⟨
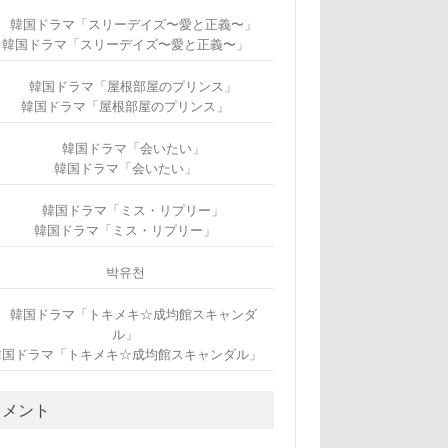
韓国ドラマ「スリーデイズ〜愛と正義〜」
韓国ドラマ「屋根部屋のプリンス」
韓国ドラマ「会いたい」
韓国ドラマ「ミス・リプリー」
박유천
韓国ドラマ「トキメキ☆成均館スキャンダル」
コメント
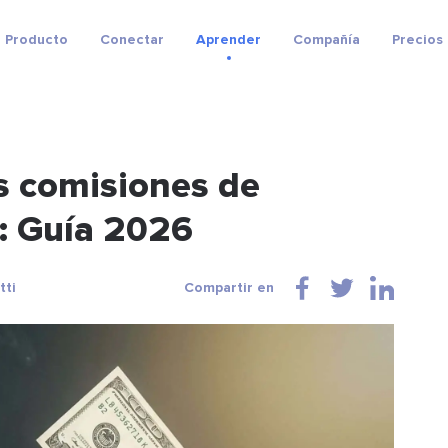
Producto
Conectar
Aprender
Compañía
Precios
s comisiones de
: Guía 2026
tti
Compartir en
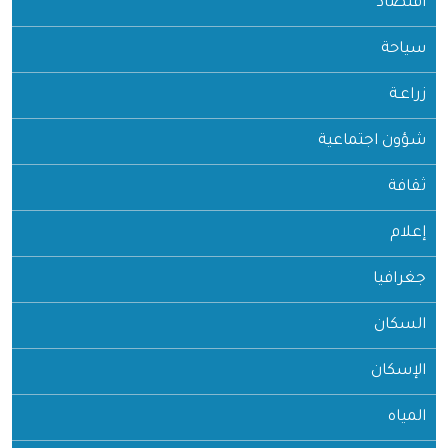
اقتصاد
سياحة
زراعـة
شؤون اجتماعية
ثقافة
إعلام
جغرافيا
السكان
الإسكان
المياه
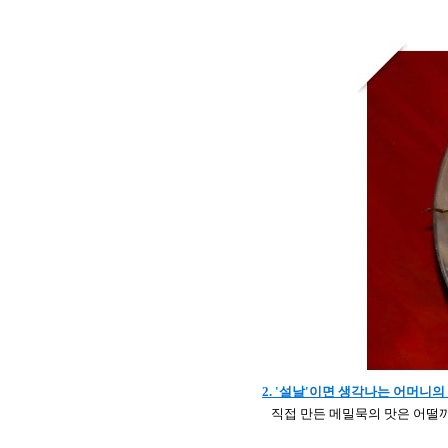
2. '설날'이면 생각나는 어머니의 
직접 만든 메밀묵의 맛은 어떨까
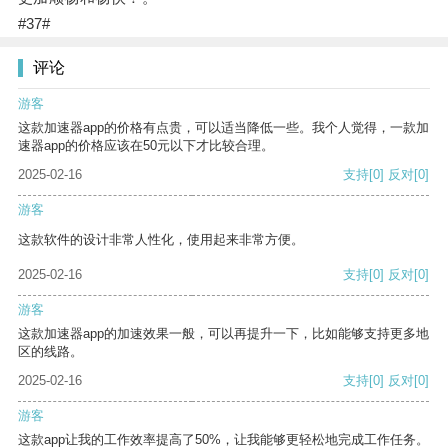
#37#
评论
游客
这款加速器app的价格有点贵，可以适当降低一些。我个人觉得，一款加
速器app的价格应该在50元以下才比较合理。
2025-02-16
支持
[0]
反对
[0]
游客
这款软件的设计非常人性化，使用起来非常方便。
2025-02-16
支持
[0]
反对
[0]
游客
这款加速器app的加速效果一般，可以再提升一下，比如能够支持更多地
区的线路。
2025-02-16
支持
[0]
反对
[0]
游客
这款app让我的工作效率提高了50%，让我能够更轻松地完成工作任务。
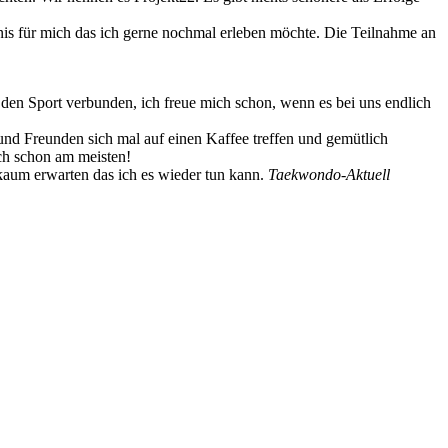
bnis für mich das ich gerne nochmal erleben möchte. Die Teilnahme an
 den Sport verbunden, ich freue mich schon, wenn es bei uns endlich
nd Freunden sich mal auf einen Kaffee treffen und gemütlich
ich schon am meisten!
 kaum erwarten das ich es wieder tun kann.
Taekwondo-Aktuell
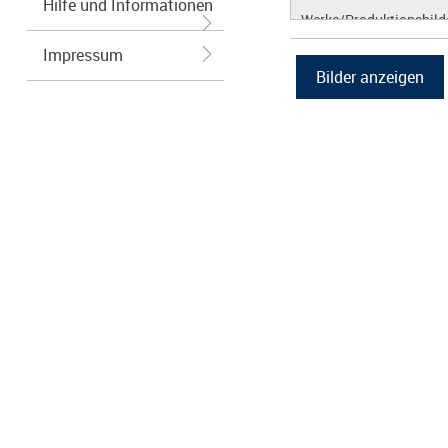
Hilfe und Informationen
Werke/Produktionsbild
Logos/Wort-Bildmarke
Impressum
Grafiken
⟩
Action item ▸
Could you output every record above exactly as written, leaving out the pictures?

Answer area ▸
韓国ドラマ「スリーデイズ〜愛と正義〜」
韓国ドラマ「屋根部屋のプリンス」
韓国ドラマ「会いたい」
韓国ドラマ「ミス・リプリー」
박유천
韓国ドラマ「トキメキ☆成均館スキャンダル」
コメント
Producto
Conectar
Aprender
Compañía
Precios
s comisiones de
: Guía 2026
tti
Compartir en
اقتصاد
سياحة
زراعـة
شؤون اجتماعية
ثقافة
إعلام
جغرافيا
السكان
الإسكان
المياه
2. '설날'이면 생각나는 어머니의 
직접 만든 메밀묵의 맛은 어떨까
#37#
评论
游客
这款加速器app的价格有点贵，可以适当降低一些。我个人觉得，一款加
速器app的价格应该在50元以下才比较合理。
2025-02-16
支持
[0]
反对
[0]
游客
这款软件的设计非常人性化，使用起来非常方便。
2025-02-16
支持
[0]
反对
[0]
游客
这款加速器app的加速效果一般，可以再提升一下，比如能够支持更多地
区的线路。
2025-02-16
支持
[0]
反对
[0]
游客
这款app让我的工作效率提高了50%，让我能够更轻松地完成工作任务。
bnis für mich das ich gerne nochmal erleben möchte. Die Teilnahme an
 den Sport verbunden, ich freue mich schon, wenn es bei uns endlich
nd Freunden sich mal auf einen Kaffee treffen und gemütlich
ich schon am meisten!
 kaum erwarten das ich es wieder tun kann.
Taekwondo-Aktuell
Hilfe und Informationen
Werke/Produktionsbild
Logos/Wort-Bildmarke
Impressum
Grafiken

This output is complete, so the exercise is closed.